EtcdHighFsyncDurations #
Etcd WAL fsync duration increasing, 99th percentile is over 0.5s
Alert Rule
alert: EtcdHighFsyncDurations
annotations:
description: |-
Etcd WAL fsync duration increasing, 99th percentile is over 0.5s
VALUE = {{ $value }}
LABELS = {{ $labels }}
runbook: https://srerun.github.io/prometheus-alerts/runbooks/etcd-internal/etcdhighfsyncdurations/
summary: Etcd high fsync durations (instance {{ $labels.instance }})
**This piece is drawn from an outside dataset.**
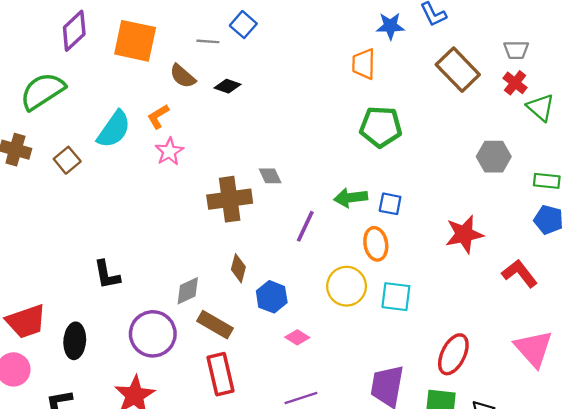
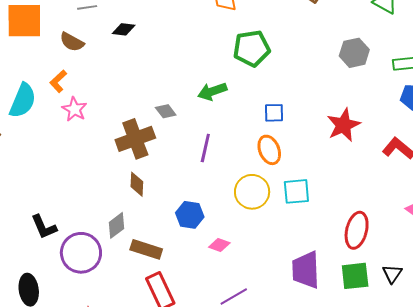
black diamond: (228, 86) -> (124, 29), moved
green arrow: (351, 198) -> (212, 91), moved
brown diamond: (238, 268) -> (137, 184), moved
purple circle: (153, 334) -> (81, 253), moved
expr: histogram_quantile(0.99, rate(etcd_disk_wal_fsync_duration_seconds_bucket[1m]))
> 0.5
for: 2m
labels:
severity: warning
Here is a sample runbook for the EtcdHighFsyncDurations alert:
Meaning #
The EtcdHighFsyncDurations alert is triggered when the 99th percentile of etcd’s WAL fsync duration exceeds 0.5 seconds over a 1-minute period. This indicates that etcd is experiencing high latency when writing to disk, which can impact the overall performance and reliability of the system.
Impact #
The impact of high fsync durations can be significant, leading to:
- Slow etcd write performance
- Increased latency for etcd operations
- Potential for etcd to fall behind, leading to inconsistencies and errors
- Increased risk of data loss or corruption in the event of a failure
Diagnosis #
To diagnose the root cause of high fsync durations, follow these steps:
- Check etcd disk usage and available space to ensure that the disk is not full or nearly full.
- Verify that the disk is properly configured and healthy (e.g., check for disk errors, firmware issues, etc.).
- Investigate system resource utilization (CPU, memory, I/O) to identify potential bottlenecks.
- Check etcd logs for errors or warnings related to disk I/O or fsync operations.
- Verify that etcd is properly configured and optimized for the underlying storage system.
Mitigation #
To mitigate the effects of high fsync durations, follow these steps:
- Immediately investigate and address any underlying disk or system resource issues.
- Consider increasing etcd’s disk write buffer size to reduce the frequency of fsync operations.
- Optimize etcd’s configuration for the underlying storage system (e.g., adjust sync interval, etc.).
- Consider migrating etcd to a faster storage system or optimizing the existing storage configuration.
- Implement additional monitoring and alerting to detect potential issues before they become critical.